El aire frío pegaba en las manos de King, en mi chamarra y hasta que llegamos el cruce de Vía de Belle y El Consulado, cuando en cuestión de segundos, alcance a distinguir a una fémina con cabello negro y largo, con un atuendo viejo y maltratado cruzo la cebra de paso, al mismo tiempo que el semáforo cambio su color a verde y que pude apreciar, rápidamente trate de salir de entre dos buses, y pisar a el acelerador para poder llegar a pasar en ese cruce.
–Ten cuidado, probablemente no lleguemos a cruzar–
–Yo digo que si–
Grave error, el ruido atrayente del derrape de la moto que llego a todos oídos, ver el esfuerzo que se requirió para evitar golpear a aquella chica tan misteriosa, fue un acto suicida, solo alcance a empujar a King a la jardinera cercana para que evitará golpear en el pavimento, haciendo que la motocicleta cayera encima de mi brazo y el pavimento, ahora tengo un inmenso dolor en mi brazo derecho y un frío en la misma área.

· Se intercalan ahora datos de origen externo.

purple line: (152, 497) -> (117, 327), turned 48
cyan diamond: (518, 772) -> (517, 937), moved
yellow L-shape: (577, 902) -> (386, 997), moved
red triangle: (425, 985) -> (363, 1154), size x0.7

–¡Por favor! !Ayudenlo! ¡Llamen a la ambulancia!– –¡SU CLAVÍCULA!
–¡Tiene el brazo roto! ¡Esta roto!–
–Ash! ¿¡Estás bien!? ¡Contéstame!–
Demasiada gente de acerco a verme y quitarme la máquina de encima, pero solo podía ver a King, que, con unos pequeños raspones en los brazos y piernas solo me hizo no quejarme del agudo dolor, mientras en mi poca y casi débil panorama óptico, buscaba a la chica.

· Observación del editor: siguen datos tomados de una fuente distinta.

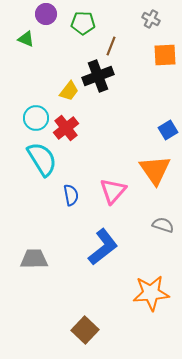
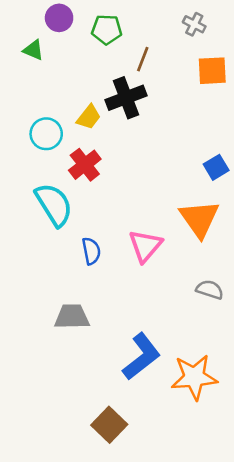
cyan circle: (36, 118) -> (46, 134), moved
blue L-shape: (103, 247) -> (141, 357), moved
gray trapezoid: (34, 259) -> (72, 317), moved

–King... ¿dónde esta... la chica?–
–¿La chica? ¿Cuál chica?
En ese momento la sirena de a una ambulancia ensordecedora y se hace presente en este accidente.
–Joven, no se trate de levantar, nosotros nos encargaremos de esto, por favor, quedese despierto conmigo–
De sentir los guantes fríos de ellos, descubriendo mi herida me hizo sentir el erizo de mi piel, por lo menos sabía que no estaba muerto aún.

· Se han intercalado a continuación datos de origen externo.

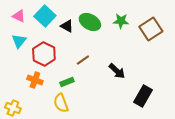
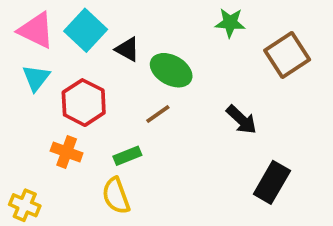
pink triangle: (19, 16) -> (36, 30), size x1.5
green star: (121, 21) -> (230, 23), moved
green ellipse: (90, 22) -> (171, 70), moved
black arrow: (117, 71) -> (241, 120), moved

Mi boca esta llena de un sabor a hierro, era mi sangre, sentí el asco por si mismo de mi propia sangre, la sangre de un cretino con sabor a hierro y deshonor.
Levantaron mi cuerpo moribundo y lo pusieron en una camilla y la subieron en la parte de atrás de la ambulancia.
King debía declarar lo que paso y probablemente no la vería en un buen rato, solo escuché el cerrar de las puertas y el encendido nuevamente de las sirenas y cerré los ojos.